(PROVIDED RECORDS):

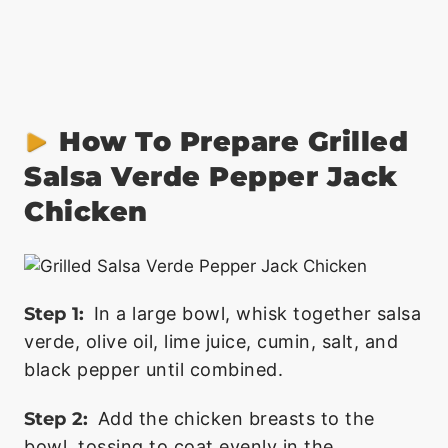
How To Prepare Grilled
Salsa Verde Pepper Jack
Chicken
Step 1:
In a large bowl, whisk together salsa
verde, olive oil, lime juice, cumin, salt, and
black pepper until combined.
Step 2:
Add the chicken breasts to the
bowl, tossing to coat evenly in the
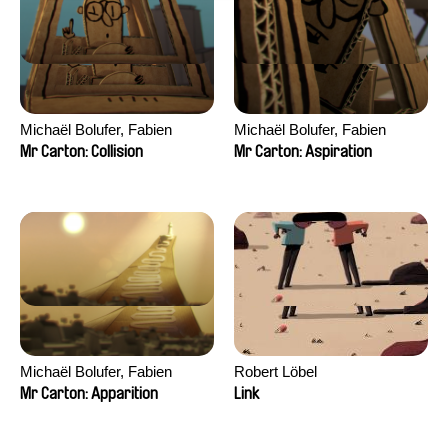
Michaël Bolufer, Fabien
Michaël Bolufer, Fabien
Daphy
Daphy
Mr Carton: Collision
Mr Carton: Aspiration
Michaël Bolufer, Fabien
Robert Löbel
Daphy
Mr Carton: Apparition
Link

(EXERCISE):
What you return should match the records line for line, minus the pictures.

(TASK OUTPUT):
How To Prepare Grilled
Salsa Verde Pepper Jack
Chicken
Step 1:
In a large bowl, whisk together salsa
verde, olive oil, lime juice, cumin, salt, and
black pepper until combined.
Step 2:
Add the chicken breasts to the
bowl, tossing to coat evenly in the
Michaël Bolufer, Fabien
Michaël Bolufer, Fabien
Daphy
Daphy
Mr Carton: Collision
Mr Carton: Aspiration
Michaël Bolufer, Fabien
Robert Löbel
Daphy
Mr Carton: Apparition
Link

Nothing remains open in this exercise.